*** Opening SOURCE DATA ***

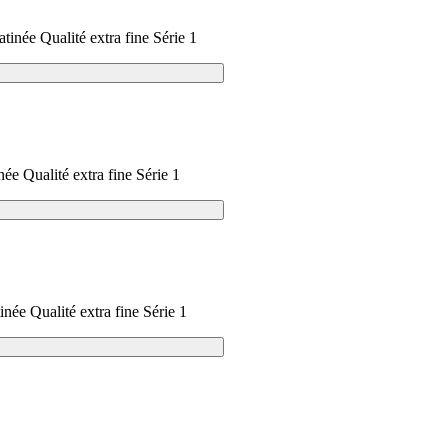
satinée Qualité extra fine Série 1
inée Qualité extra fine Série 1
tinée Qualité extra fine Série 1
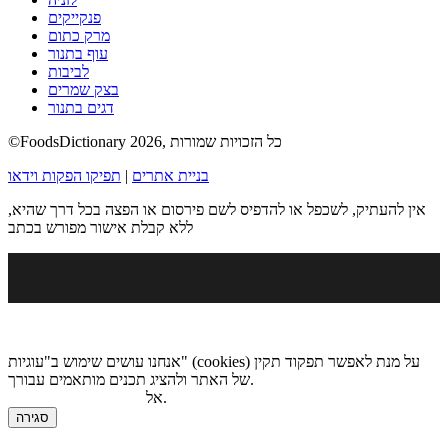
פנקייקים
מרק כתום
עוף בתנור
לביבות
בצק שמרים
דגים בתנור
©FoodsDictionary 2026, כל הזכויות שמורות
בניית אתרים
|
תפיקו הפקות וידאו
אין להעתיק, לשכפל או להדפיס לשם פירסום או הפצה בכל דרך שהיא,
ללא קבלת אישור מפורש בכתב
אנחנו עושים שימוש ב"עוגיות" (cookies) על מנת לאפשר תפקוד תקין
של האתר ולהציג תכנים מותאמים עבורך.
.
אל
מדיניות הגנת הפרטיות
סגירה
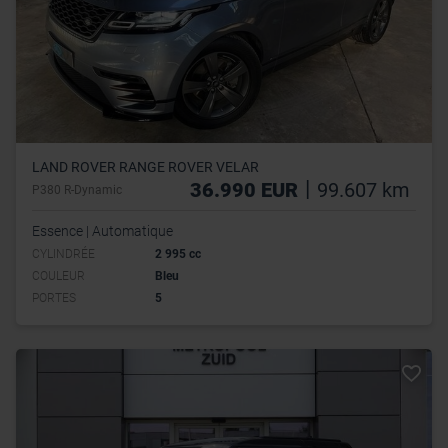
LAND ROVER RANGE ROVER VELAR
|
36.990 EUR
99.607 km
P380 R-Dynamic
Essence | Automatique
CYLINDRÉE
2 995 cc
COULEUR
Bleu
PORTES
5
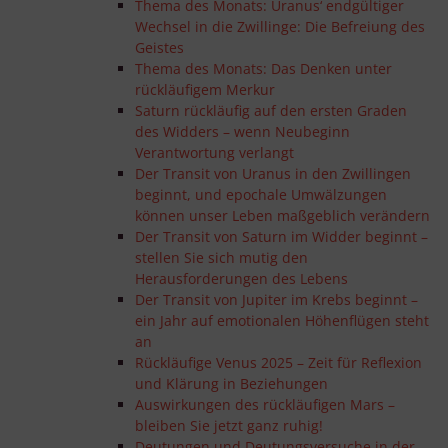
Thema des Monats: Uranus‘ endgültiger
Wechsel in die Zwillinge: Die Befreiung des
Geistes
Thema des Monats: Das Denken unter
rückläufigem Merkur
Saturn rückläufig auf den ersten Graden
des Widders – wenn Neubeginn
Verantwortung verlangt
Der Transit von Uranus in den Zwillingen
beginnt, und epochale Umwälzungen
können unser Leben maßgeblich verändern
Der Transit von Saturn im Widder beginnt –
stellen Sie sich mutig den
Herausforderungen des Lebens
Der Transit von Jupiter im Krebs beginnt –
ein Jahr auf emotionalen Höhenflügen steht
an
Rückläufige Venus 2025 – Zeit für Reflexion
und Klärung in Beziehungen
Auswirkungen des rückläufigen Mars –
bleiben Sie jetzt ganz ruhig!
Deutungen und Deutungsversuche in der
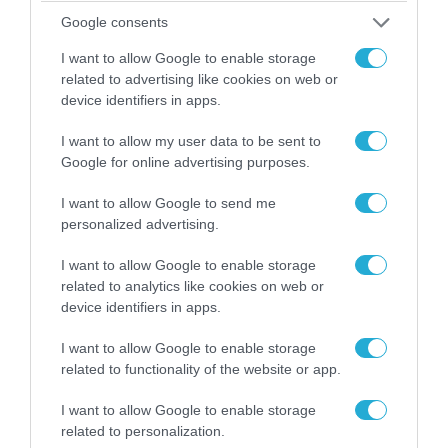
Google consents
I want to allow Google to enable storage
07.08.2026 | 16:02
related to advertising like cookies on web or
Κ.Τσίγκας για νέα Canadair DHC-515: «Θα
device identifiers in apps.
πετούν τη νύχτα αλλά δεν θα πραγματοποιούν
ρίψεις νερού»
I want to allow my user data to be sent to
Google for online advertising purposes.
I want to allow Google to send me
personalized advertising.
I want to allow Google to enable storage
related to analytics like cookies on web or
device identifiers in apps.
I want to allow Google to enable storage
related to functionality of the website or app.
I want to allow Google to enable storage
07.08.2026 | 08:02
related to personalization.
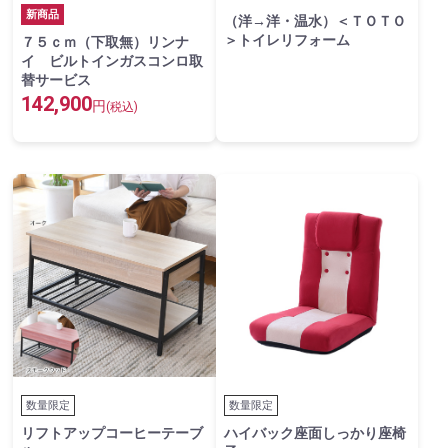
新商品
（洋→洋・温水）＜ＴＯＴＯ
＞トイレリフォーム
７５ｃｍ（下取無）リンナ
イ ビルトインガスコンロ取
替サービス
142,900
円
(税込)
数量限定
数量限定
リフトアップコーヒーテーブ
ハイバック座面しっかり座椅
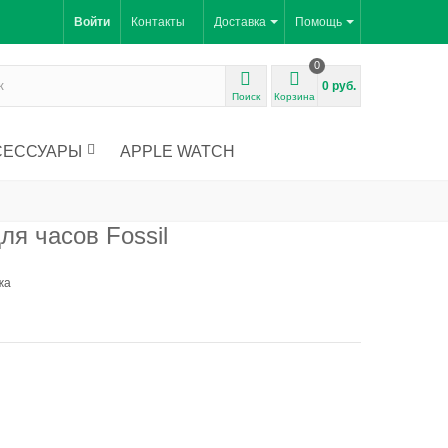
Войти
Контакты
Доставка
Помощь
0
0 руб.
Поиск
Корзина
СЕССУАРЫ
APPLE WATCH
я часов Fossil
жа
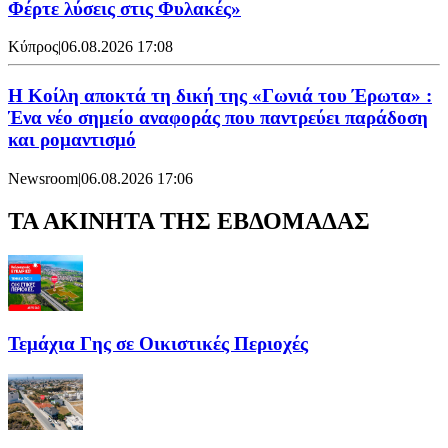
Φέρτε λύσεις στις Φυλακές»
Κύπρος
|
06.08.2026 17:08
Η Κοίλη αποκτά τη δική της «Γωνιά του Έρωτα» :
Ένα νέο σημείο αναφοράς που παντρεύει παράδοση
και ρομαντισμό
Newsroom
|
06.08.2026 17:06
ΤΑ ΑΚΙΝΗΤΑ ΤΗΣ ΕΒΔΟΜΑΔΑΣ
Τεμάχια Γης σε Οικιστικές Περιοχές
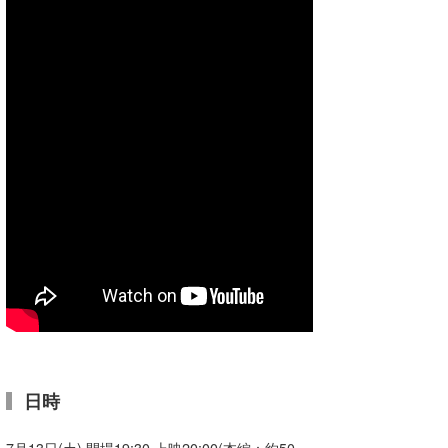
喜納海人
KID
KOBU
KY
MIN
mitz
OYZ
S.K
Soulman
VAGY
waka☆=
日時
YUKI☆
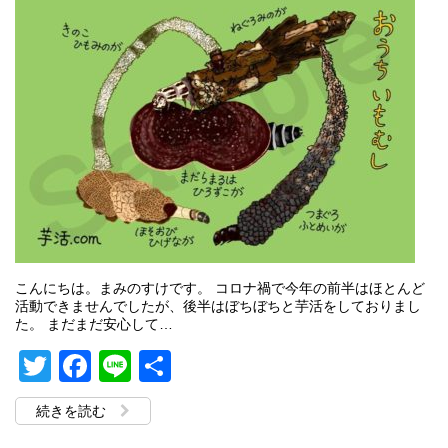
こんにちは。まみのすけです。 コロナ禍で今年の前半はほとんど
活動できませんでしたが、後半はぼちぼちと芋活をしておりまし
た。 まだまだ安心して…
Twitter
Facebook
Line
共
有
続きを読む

*** Closing SOURCE DATA ***
*** Opening SOURCE DATA ***

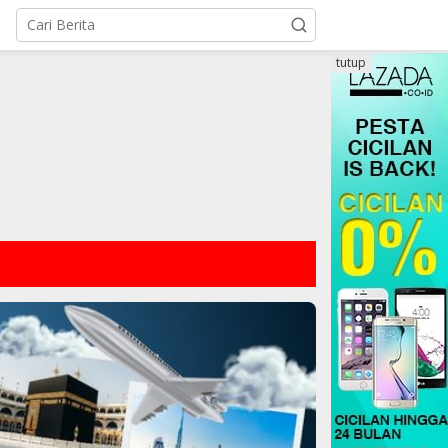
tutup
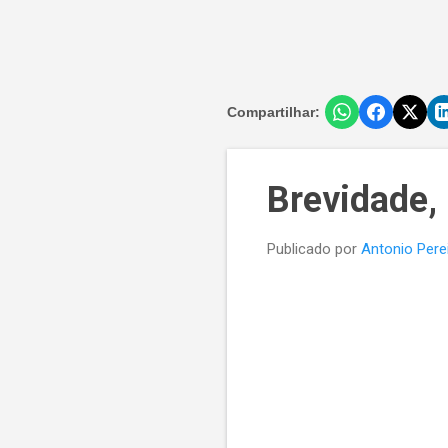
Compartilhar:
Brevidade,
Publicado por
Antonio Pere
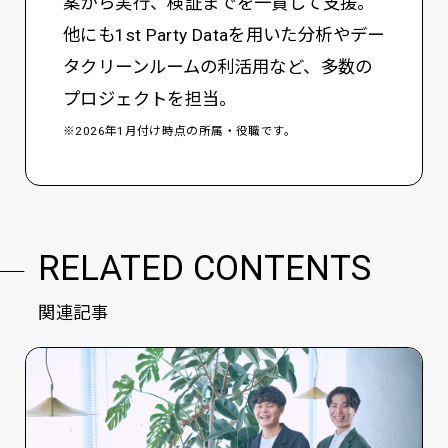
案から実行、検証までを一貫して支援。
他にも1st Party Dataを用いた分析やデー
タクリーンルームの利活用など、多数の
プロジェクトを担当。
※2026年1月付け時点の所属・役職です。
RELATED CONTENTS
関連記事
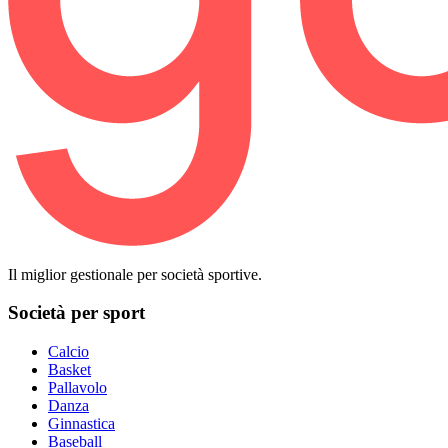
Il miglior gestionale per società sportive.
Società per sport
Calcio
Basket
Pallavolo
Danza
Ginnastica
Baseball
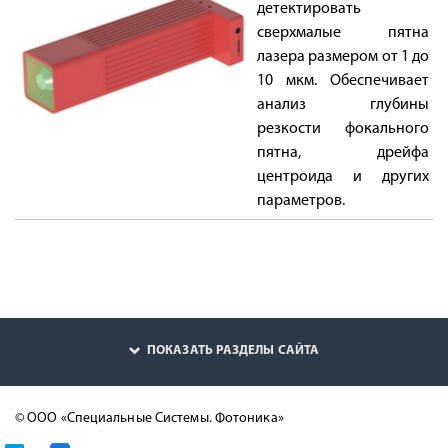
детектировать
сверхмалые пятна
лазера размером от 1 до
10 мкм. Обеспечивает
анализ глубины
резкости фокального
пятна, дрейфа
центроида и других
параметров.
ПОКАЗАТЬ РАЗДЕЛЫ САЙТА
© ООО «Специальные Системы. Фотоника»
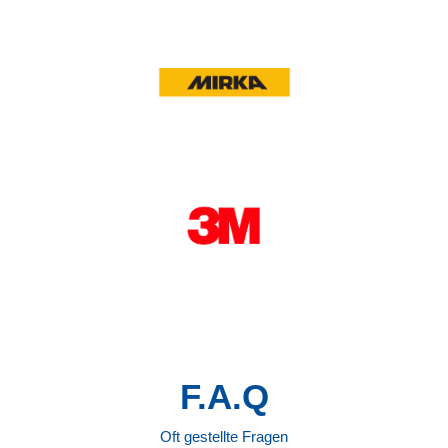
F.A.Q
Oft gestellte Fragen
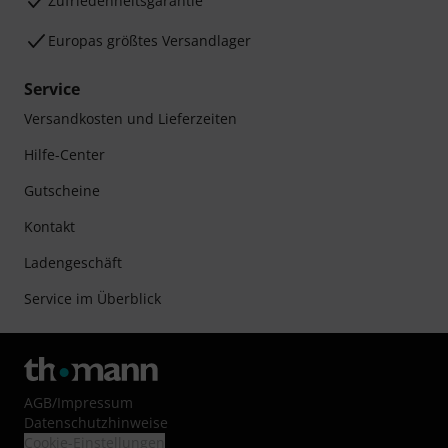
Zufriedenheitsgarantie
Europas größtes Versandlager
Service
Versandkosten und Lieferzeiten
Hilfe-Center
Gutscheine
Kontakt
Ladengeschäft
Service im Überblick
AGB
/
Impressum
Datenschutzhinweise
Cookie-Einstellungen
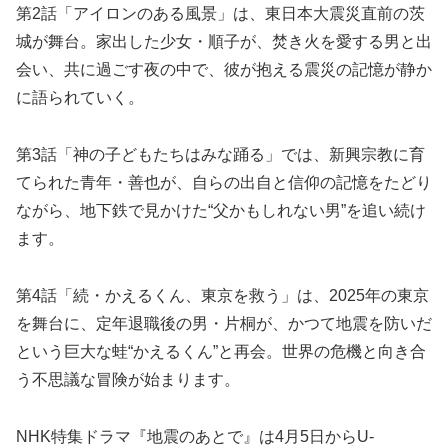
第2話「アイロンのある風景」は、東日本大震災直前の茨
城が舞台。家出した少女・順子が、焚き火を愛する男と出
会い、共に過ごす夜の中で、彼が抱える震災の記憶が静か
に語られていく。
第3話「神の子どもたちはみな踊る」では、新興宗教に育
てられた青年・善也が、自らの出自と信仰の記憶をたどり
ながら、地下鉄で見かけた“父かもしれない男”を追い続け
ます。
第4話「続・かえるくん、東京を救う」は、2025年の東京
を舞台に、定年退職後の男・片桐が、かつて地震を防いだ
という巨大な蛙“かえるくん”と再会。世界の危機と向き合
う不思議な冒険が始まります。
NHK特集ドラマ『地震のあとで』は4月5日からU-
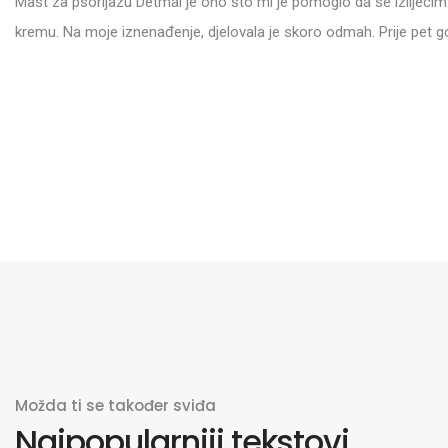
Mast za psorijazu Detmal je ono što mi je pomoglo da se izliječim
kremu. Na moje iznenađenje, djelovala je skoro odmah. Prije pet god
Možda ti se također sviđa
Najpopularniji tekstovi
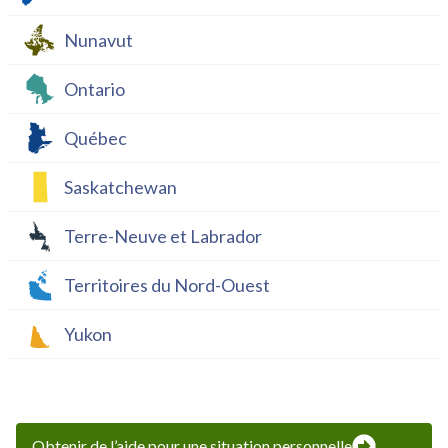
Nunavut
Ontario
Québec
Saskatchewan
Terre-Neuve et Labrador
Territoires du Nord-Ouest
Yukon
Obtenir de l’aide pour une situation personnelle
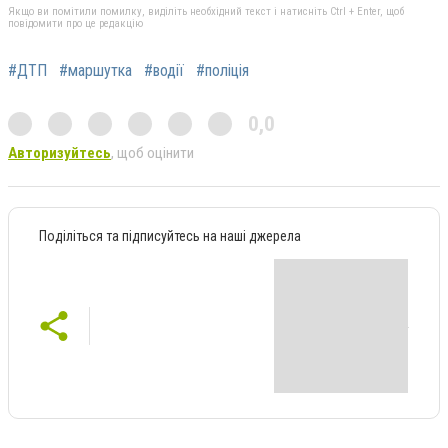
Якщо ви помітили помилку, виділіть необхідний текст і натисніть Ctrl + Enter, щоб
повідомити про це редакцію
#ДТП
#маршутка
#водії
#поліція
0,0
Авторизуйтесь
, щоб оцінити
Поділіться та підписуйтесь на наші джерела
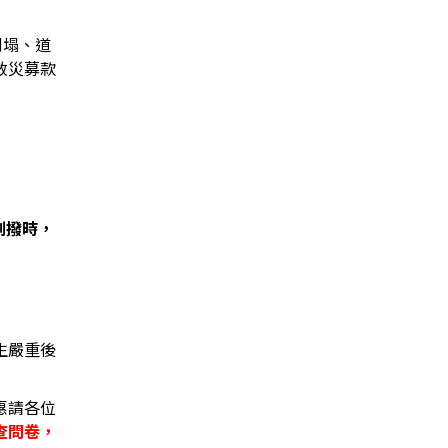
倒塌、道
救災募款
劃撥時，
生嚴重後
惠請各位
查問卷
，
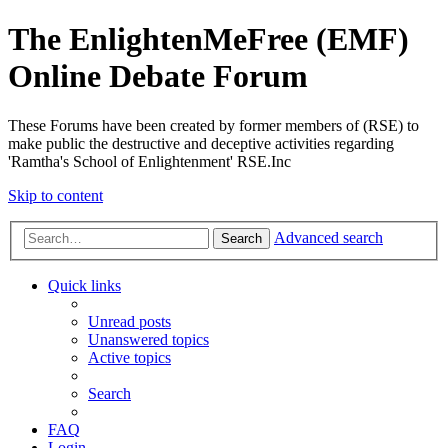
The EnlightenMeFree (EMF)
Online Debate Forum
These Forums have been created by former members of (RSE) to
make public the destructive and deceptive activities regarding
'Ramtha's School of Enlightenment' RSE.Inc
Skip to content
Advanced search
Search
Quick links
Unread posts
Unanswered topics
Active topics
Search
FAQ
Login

*** Closing SOURCE DATA ***

*EXERCISE*
I would like the exact lines from the data above, starting with the one that holds "центроида и других" and going on through the one that holds "Mast za psorijazu", without the pictures.

*WRITTEN ANSWER*
центроида и других
параметров.
ПОКАЗАТЬ РАЗДЕЛЫ САЙТА
© ООО «Специальные Системы. Фотоника»
F.A.Q
Oft gestellte Fragen
Zufriedenheitsgarantie
Europas größtes Versandlager
Service
Versandkosten und Lieferzeiten
Hilfe-Center
Gutscheine
Kontakt
Ladengeschäft
Service im Überblick
AGB
/
Impressum
Datenschutzhinweise
Cookie-Einstellungen
第2話「アイロンのある風景」は、東日本大震災直前の茨
城が舞台。家出した少女・順子が、焚き火を愛する男と出
会い、共に過ごす夜の中で、彼が抱える震災の記憶が静か
に語られていく。
第3話「神の子どもたちはみな踊る」では、新興宗教に育
てられた青年・善也が、自らの出自と信仰の記憶をたどり
ながら、地下鉄で見かけた“父かもしれない男”を追い続け
ます。
第4話「続・かえるくん、東京を救う」は、2025年の東京
を舞台に、定年退職後の男・片桐が、かつて地震を防いだ
という巨大な蛙“かえるくん”と再会。世界の危機と向き合
う不思議な冒険が始まります。
NHK特集ドラマ『地震のあとで』は4月5日からU-
Mast za psorijazu Detmal je ono što mi je pomoglo da se izliječim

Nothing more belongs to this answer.